**Task goal**
Every record that follows should be printed verbatim.

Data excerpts
* * *
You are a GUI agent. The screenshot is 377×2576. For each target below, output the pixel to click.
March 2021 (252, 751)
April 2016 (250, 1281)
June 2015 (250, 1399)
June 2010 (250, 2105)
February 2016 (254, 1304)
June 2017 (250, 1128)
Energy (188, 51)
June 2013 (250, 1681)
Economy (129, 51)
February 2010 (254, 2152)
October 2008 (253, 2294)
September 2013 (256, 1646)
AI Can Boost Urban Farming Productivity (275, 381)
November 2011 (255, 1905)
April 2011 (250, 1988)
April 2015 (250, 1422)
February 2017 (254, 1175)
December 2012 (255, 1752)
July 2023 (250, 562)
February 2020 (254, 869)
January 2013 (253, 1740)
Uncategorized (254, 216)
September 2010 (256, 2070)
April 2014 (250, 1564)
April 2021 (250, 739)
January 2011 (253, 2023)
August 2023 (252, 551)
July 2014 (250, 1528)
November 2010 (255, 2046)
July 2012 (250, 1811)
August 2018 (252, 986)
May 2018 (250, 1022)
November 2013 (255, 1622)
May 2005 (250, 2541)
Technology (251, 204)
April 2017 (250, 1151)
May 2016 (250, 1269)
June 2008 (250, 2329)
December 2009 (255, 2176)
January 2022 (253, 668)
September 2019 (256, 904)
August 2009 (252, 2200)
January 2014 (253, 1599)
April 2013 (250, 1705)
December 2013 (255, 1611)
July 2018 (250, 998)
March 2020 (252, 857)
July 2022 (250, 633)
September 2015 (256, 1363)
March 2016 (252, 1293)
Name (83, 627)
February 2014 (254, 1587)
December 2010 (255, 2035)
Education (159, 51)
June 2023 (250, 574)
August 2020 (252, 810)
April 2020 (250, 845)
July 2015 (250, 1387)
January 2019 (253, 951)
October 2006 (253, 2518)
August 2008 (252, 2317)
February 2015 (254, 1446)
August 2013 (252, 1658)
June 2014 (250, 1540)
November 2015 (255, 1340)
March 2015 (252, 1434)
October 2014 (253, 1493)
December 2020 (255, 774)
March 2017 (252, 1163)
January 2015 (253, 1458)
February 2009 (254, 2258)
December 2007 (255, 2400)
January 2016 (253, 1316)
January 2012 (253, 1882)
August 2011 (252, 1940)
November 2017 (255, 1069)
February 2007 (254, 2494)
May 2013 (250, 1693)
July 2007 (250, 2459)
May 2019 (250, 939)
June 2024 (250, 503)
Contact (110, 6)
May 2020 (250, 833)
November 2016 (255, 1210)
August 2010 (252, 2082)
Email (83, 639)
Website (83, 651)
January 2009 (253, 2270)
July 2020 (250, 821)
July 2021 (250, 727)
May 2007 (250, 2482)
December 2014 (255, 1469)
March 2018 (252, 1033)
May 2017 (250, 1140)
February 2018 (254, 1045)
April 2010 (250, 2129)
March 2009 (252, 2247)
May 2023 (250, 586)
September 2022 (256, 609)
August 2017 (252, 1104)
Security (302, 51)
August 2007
* * *
**Written response**
You are a GUI agent. The screenshot is 377×2576. For each target below, output the pixel to click.
March 2021 (252, 751)
April 2016 (250, 1281)
June 2015 (250, 1399)
June 2010 (250, 2105)
February 2016 (254, 1304)
June 2017 (250, 1128)
Energy (188, 51)
June 2013 (250, 1681)
Economy (129, 51)
February 2010 (254, 2152)
October 2008 (253, 2294)
September 2013 (256, 1646)
AI Can Boost Urban Farming Productivity (275, 381)
November 2011 (255, 1905)
April 2011 (250, 1988)
April 2015 (250, 1422)
February 2017 (254, 1175)
December 2012 (255, 1752)
July 2023 (250, 562)
February 2020 (254, 869)
January 2013 (253, 1740)
Uncategorized (254, 216)
September 2010 (256, 2070)
April 2014 (250, 1564)
April 2021 (250, 739)
January 2011 (253, 2023)
August 2023 (252, 551)
July 2014 (250, 1528)
November 2010 (255, 2046)
July 2012 (250, 1811)
August 2018 (252, 986)
May 2018 (250, 1022)
November 2013 (255, 1622)
May 2005 (250, 2541)
Technology (251, 204)
April 2017 (250, 1151)
May 2016 (250, 1269)
June 2008 (250, 2329)
December 2009 (255, 2176)
January 2022 (253, 668)
September 2019 (256, 904)
August 2009 (252, 2200)
January 2014 (253, 1599)
April 2013 (250, 1705)
December 2013 (255, 1611)
July 2018 (250, 998)
March 2020 (252, 857)
July 2022 (250, 633)
September 2015 (256, 1363)
March 2016 (252, 1293)
Name (83, 627)
February 2014 (254, 1587)
December 2010 (255, 2035)
Education (159, 51)
June 2023 (250, 574)
August 2020 (252, 810)
April 2020 (250, 845)
July 2015 (250, 1387)
January 2019 (253, 951)
October 2006 (253, 2518)
August 2008 (252, 2317)
February 2015 (254, 1446)
August 2013 (252, 1658)
June 2014 (250, 1540)
November 2015 (255, 1340)
March 2015 (252, 1434)
October 2014 (253, 1493)
December 2020 (255, 774)
March 2017 (252, 1163)
January 2015 (253, 1458)
February 2009 (254, 2258)
December 2007 (255, 2400)
January 2016 (253, 1316)
January 2012 (253, 1882)
August 2011 (252, 1940)
November 2017 (255, 1069)
February 2007 (254, 2494)
May 2013 (250, 1693)
July 2007 (250, 2459)
May 2019 (250, 939)
June 2024 (250, 503)
Contact (110, 6)
May 2020 (250, 833)
November 2016 (255, 1210)
August 2010 (252, 2082)
Email (83, 639)
Website (83, 651)
January 2009 (253, 2270)
July 2020 (250, 821)
July 2021 (250, 727)
May 2007 (250, 2482)
December 2014 (255, 1469)
March 2018 (252, 1033)
May 2017 (250, 1140)
February 2018 (254, 1045)
April 2010 (250, 2129)
March 2009 (252, 2247)
May 2023 (250, 586)
September 2022 (256, 609)
August 2017 (252, 1104)
Security (302, 51)
August 2007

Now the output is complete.